** Entries provided follows **
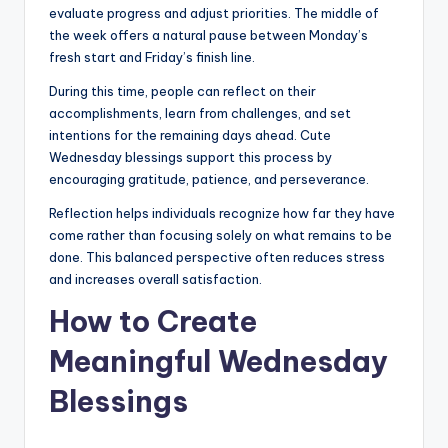
evaluate progress and adjust priorities. The middle of
the week offers a natural pause between Monday’s
fresh start and Friday’s finish line.
During this time, people can reflect on their
accomplishments, learn from challenges, and set
intentions for the remaining days ahead. Cute
Wednesday blessings support this process by
encouraging gratitude, patience, and perseverance.
Reflection helps individuals recognize how far they have
come rather than focusing solely on what remains to be
done. This balanced perspective often reduces stress
and increases overall satisfaction.
How to Create
Meaningful Wednesday
Blessings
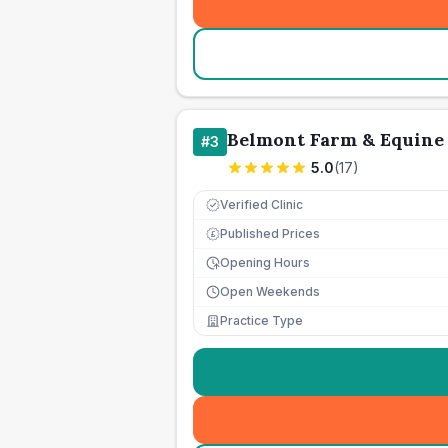
Belmont Farm & Equine 
#
3
5.0
(
17
)
Verified Clinic
Published Prices
£
Opening Hours
Open Weekends
Practice Type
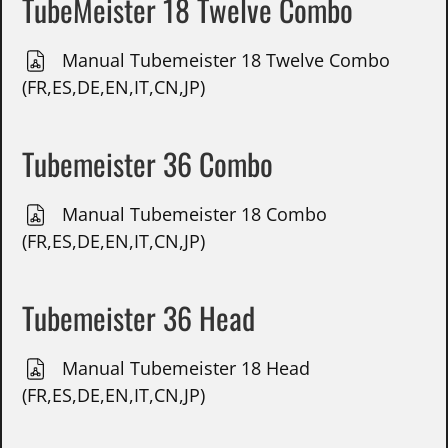
TubeMeister 18 Twelve Combo
Manual Tubemeister 18 Twelve Combo
(FR,ES,DE,EN,IT,CN,JP)
Tubemeister 36 Combo
Manual Tubemeister 18 Combo
(FR,ES,DE,EN,IT,CN,JP)
Tubemeister 36 Head
Manual Tubemeister 18 Head
(FR,ES,DE,EN,IT,CN,JP)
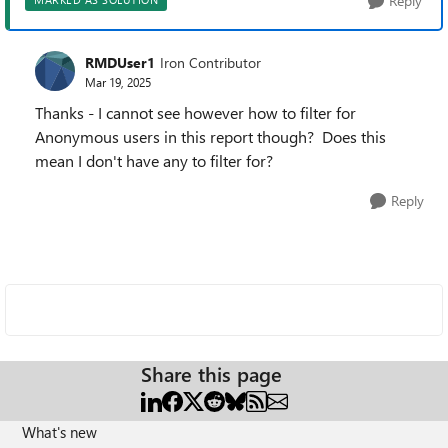
Reply
RMDUser1
Iron Contributor
Mar 19, 2025
Thanks - I cannot see however how to filter for
Anonymous users in this report though? Does this
mean I don't have any to filter for?
Reply
Share this page
What's new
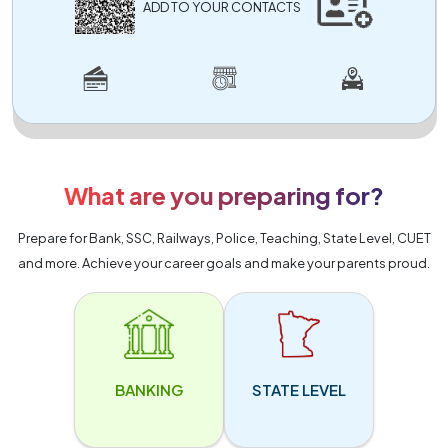
ADD TO YOUR CONTACTS
What are you preparing for?
Prepare for Bank, SSC, Railways, Police, Teaching, State Level, CUET
and more. Achieve your career goals and make your parents proud.
BANKING
STATE LEVEL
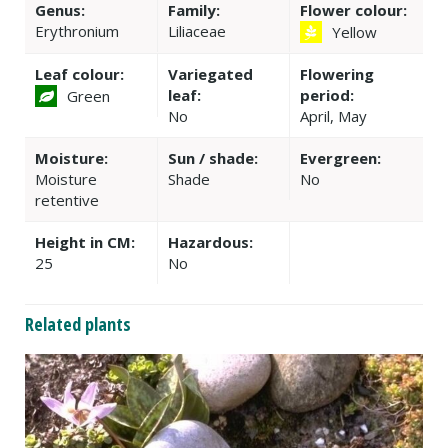
Genus:
Family:
Flower colour:
Erythronium
Liliaceae
Yellow
Leaf colour:
Variegated
Flowering
leaf:
period:
Green
No
April, May
Moisture:
Sun / shade:
Evergreen:
Moisture
Shade
No
retentive
Height in CM:
Hazardous:
25
No
Related plants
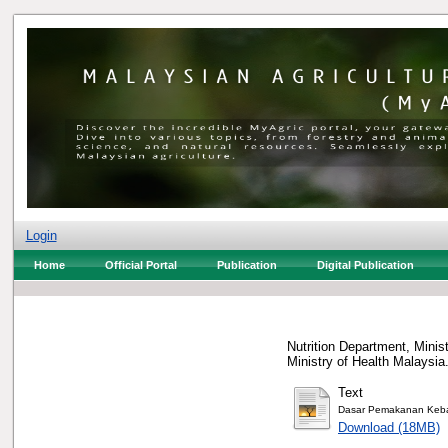
Login
Home
Official Portal
Publication
Digital Publication
Nutrition Department, Minist
Ministry of Health Malaysi
Text
Dasar Pemakanan Keba
Download (18MB)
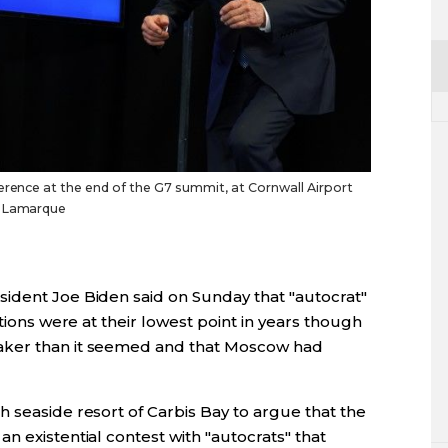
ference at the end of the G7 summit, at Cornwall Airport
n Lamarque
ident Joe Biden said on Sunday that "autocrat"
ations were at their lowest point in years though
aker than it seemed and that Moscow had
 seaside resort of Carbis Bay to argue that the
n existential contest with "autocrats" that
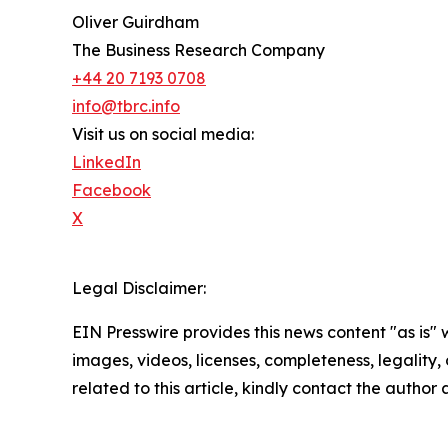
Oliver Guirdham
The Business Research Company
+44 20 7193 0708
info@tbrc.info
Visit us on social media:
LinkedIn
Facebook
X
Legal Disclaimer:
EIN Presswire provides this news content "as is" 
images, videos, licenses, completeness, legality, o
related to this article, kindly contact the author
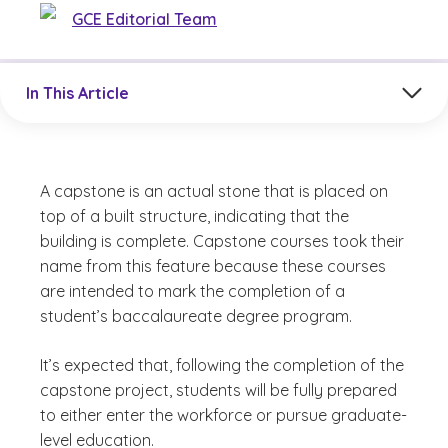
GCE Editorial Team
Jump to a section in the current article
In This Article
A capstone is an actual stone that is placed on
top of a built structure, indicating that the
building is complete. Capstone courses took their
name from this feature because these courses
are intended to mark the completion of a
student’s baccalaureate degree program.
It’s expected that, following the completion of the
capstone project, students will be fully prepared
to either enter the workforce or pursue graduate-
level education.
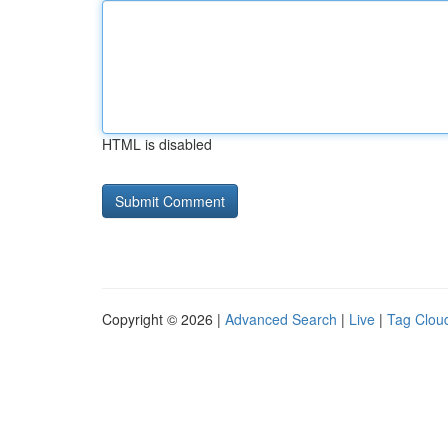
HTML is disabled
Copyright © 2026 |
Advanced Search
|
Live
|
Tag Clou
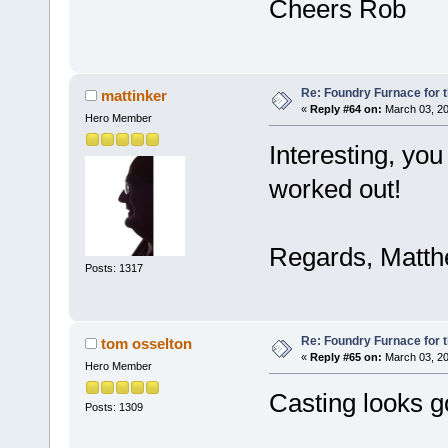
Cheers Rob
Re: Foundry Furnace for 
mattinker
«
Reply #64 on:
March 03, 20
Hero Member
Interesting, you
worked out!
Regards, Matt
Posts: 1317
Re: Foundry Furnace for 
tom osselton
«
Reply #65 on:
March 03, 20
Hero Member
Casting looks g
Posts: 1309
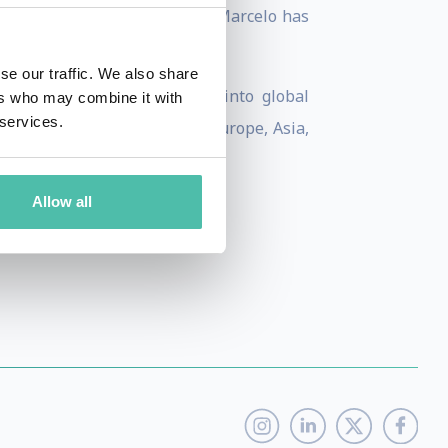
alysis into powerful stories, Marcelo has
se our traffic. We also share
 Reuters, offering insight into global
ers who may combine it with
 services.
talks across the Americas, Europe, Asia,
Allow all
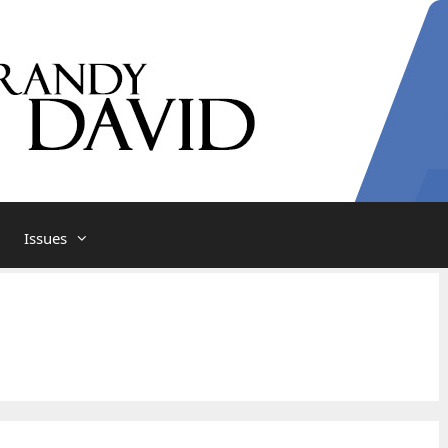
Issues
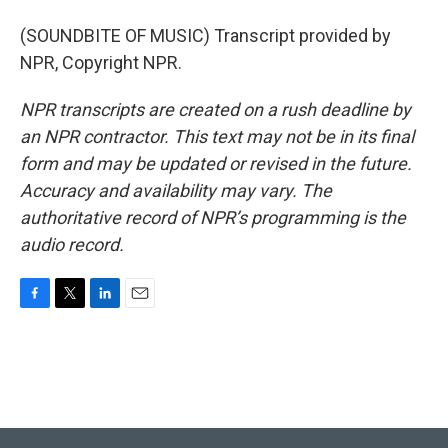
(SOUNDBITE OF MUSIC) Transcript provided by
NPR, Copyright NPR.
NPR transcripts are created on a rush deadline by
an NPR contractor. This text may not be in its final
form and may be updated or revised in the future.
Accuracy and availability may vary. The
authoritative record of NPR’s programming is the
audio record.
F
T
L
E
a
w
i
m
c
i
n
a
e
t
k
i
b
t
e
l
o
e
d
o
r
I
k
n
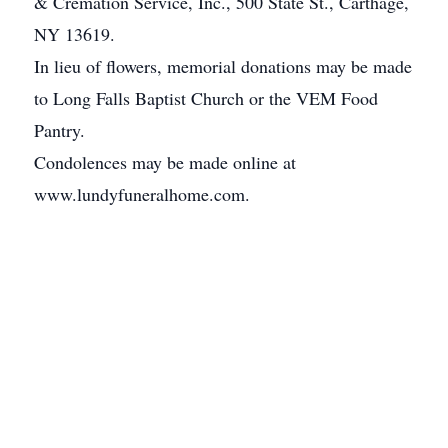
& Cremation Service, Inc., 500 State St., Carthage,
NY 13619.
In lieu of flowers, memorial donations may be made
to Long Falls Baptist Church or the VEM Food
Pantry.
Condolences may be made online at
www.lundyfuneralhome.com.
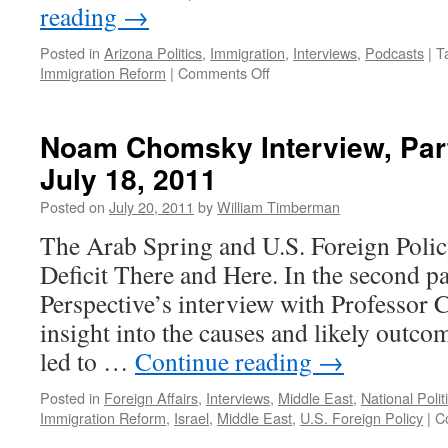
reading
→
Posted in
Arizona Politics
,
Immigration
,
Interviews
,
Podcasts
|
T
on
Immigration Reform
|
Comments Off
Aviva
Chomsky
Interview,
Noam Chomsky Interview, Par
Part
July 18, 2011
1
—
Posted on
July 20, 2011
by
William Timberman
Podcast
August
The Arab Spring and U.S. Foreign Poli
15,
Deficit There and Here. In the second p
2011
Perspective’s interview with Professor 
insight into the causes and likely outco
led to …
Continue reading
→
Posted in
Foreign Affairs
,
Interviews
,
Middle East
,
National Polit
Immigration Reform
,
Israel
,
Middle East
,
U.S. Foreign Policy
|
C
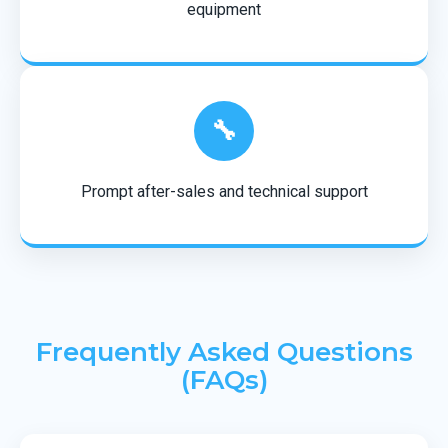
equipment
🔧
Prompt after-sales and technical support
Frequently Asked Questions
(FAQs)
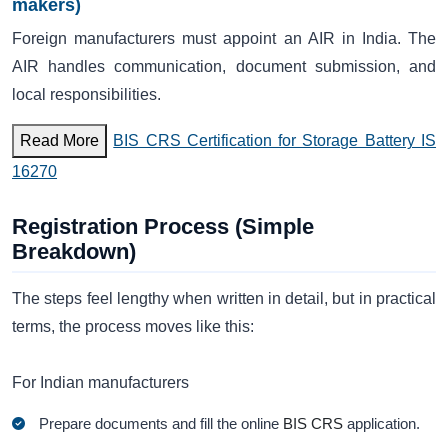
makers)
Foreign manufacturers must appoint an AIR in India. The
AIR handles communication, document submission, and
local responsibilities.
Read More
BIS CRS Certification for Storage Battery IS
16270
Registration Process (Simple
Breakdown)
The steps feel lengthy when written in detail, but in practical
terms, the process moves like this:
For Indian manufacturers
Prepare documents and fill the online
BIS CRS
application.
** End of Entries provided **
Problem details => Your answer should be every entry repeated exactly, minus the pictures.

Exercise response =>
evaluate progress and adjust priorities. The middle of
the week offers a natural pause between Monday’s
fresh start and Friday’s finish line.
During this time, people can reflect on their
accomplishments, learn from challenges, and set
intentions for the remaining days ahead. Cute
Wednesday blessings support this process by
encouraging gratitude, patience, and perseverance.
Reflection helps individuals recognize how far they have
come rather than focusing solely on what remains to be
done. This balanced perspective often reduces stress
and increases overall satisfaction.
How to Create
Meaningful Wednesday
Blessings
Belmont Farm & Equine 
#
3
5.0
(
17
)
Verified Clinic
Published Prices
£
Opening Hours
Open Weekends
Practice Type
TubeMeister 18 Twelve Combo
Manual Tubemeister 18 Twelve Combo
(FR,ES,DE,EN,IT,CN,JP)
Tubemeister 36 Combo
Manual Tubemeister 18 Combo
(FR,ES,DE,EN,IT,CN,JP)
Tubemeister 36 Head
Manual Tubemeister 18 Head
(FR,ES,DE,EN,IT,CN,JP)
Reply
RMDUser1
Iron Contributor
Mar 19, 2025
Thanks - I cannot see however how to filter for
Anonymous users in this report though? Does this
mean I don't have any to filter for?
Reply
Share this page
What's new
ADD TO YOUR CONTACTS
What are you preparing for?
Prepare for Bank, SSC, Railways, Police, Teaching, State Level, CUET
and more. Achieve your career goals and make your parents proud.
BANKING
STATE LEVEL
Genus:
Family:
Flower colour:
Erythronium
Liliaceae
Yellow
Leaf colour:
Variegated
Flowering
leaf:
period:
Green
No
April, May
Moisture:
Sun / shade:
Evergreen:
Moisture
Shade
No
retentive
Height in CM:
Hazardous:
25
No
Related plants
Login
Home
Official Portal
Publication
Digital Publication
Nutrition Department, Minist
Ministry of Health Malaysi
Text
Dasar Pemakanan Keba
Download (18MB)
ference at the end of the G7 summit, at Cornwall Airport
n Lamarque
ident Joe Biden said on Sunday that "autocrat"
ations were at their lowest point in years though
aker than it seemed and that Moscow had
 seaside resort of Carbis Bay to argue that the
n existential contest with "autocrats" that
Oliver Guirdham
The Business Research Company
+44 20 7193 0708
info@tbrc.info
Visit us on social media:
LinkedIn
Facebook
X
Legal Disclaimer:
EIN Presswire provides this news content "as is" 
images, videos, licenses, completeness, legality, o
related to this article, kindly contact the author
GCE Editorial Team
Jump to a section in the current article
In This Article
A capstone is an actual stone that is placed on
top of a built structure, indicating that the
building is complete. Capstone courses took their
name from this feature because these courses
are intended to mark the completion of a
student’s baccalaureate degree program.
It’s expected that, following the completion of the
capstone project, students will be fully prepared
to either enter the workforce or pursue graduate-
level education.
HTML is disabled
Copyright © 2026 |
Advanced Search
|
Live
|
Tag Clou
Cheers Rob
Re: Foundry Furnace for 
mattinker
«
Reply #64 on:
March 03, 20
Hero Member
Interesting, you
worked out!
Regards, Matt
Posts: 1317
Re: Foundry Furnace for 
tom osselton
«
Reply #65 on:
March 03, 20
Hero Member
Casting looks g
Posts: 1309
alysis into powerful stories, Marcelo has
se our traffic. We also share
 Reuters, offering insight into global
ers who may combine it with
 services.
talks across the Americas, Europe, Asia,
Allow all
Issues
(SOUNDBITE OF MUSIC) Transcript provided by
NPR, Copyright NPR.
NPR transcripts are created on a rush deadline by
an NPR contractor. This text may not be in its final
form and may be updated or revised in the future.
Accuracy and availability may vary. The
authoritative record of NPR’s programming is the
audio record.
F
T
L
E
a
w
i
m
c
i
n
a
e
t
k
i
b
t
e
l
o
e
d
o
r
I
k
n
& Cremation Service, Inc., 500 State St., Carthage,
NY 13619.
In lieu of flowers, memorial donations may be made
to Long Falls Baptist Church or the VEM Food
Pantry.
Condolences may be made online at
www.lundyfuneralhome.com.
reading
→
Posted in
Arizona Politics
,
Immigration
,
Interviews
,
Podcasts
|
T
on
Immigration Reform
|
Comments Off
Aviva
Chomsky
Interview,
Noam Chomsky Interview, Par
Part
July 18, 2011
1
—
Posted on
July 20, 2011
by
William Timberman
Podcast
August
The Arab Spring and U.S. Foreign Poli
15,
Deficit There and Here. In the second p
2011
Perspective’s interview with Professor 
insight into the causes and likely outco
led to …
Continue reading
→
Posted in
Foreign Affairs
,
Interviews
,
Middle East
,
National Polit
Immigration Reform
,
Israel
,
Middle East
,
U.S. Foreign Policy
|
C
equipment
🔧
Prompt after-sales and technical support
Frequently Asked Questions
(FAQs)
makers)
Foreign manufacturers must appoint an AIR in India. The
AIR handles communication, document submission, and
local responsibilities.
Read More
BIS CRS Certification for Storage Battery IS
16270
Registration Process (Simple
Breakdown)
The steps feel lengthy when written in detail, but in practical
terms, the process moves like this:
For Indian manufacturers
Prepare documents and fill the online
BIS CRS
application.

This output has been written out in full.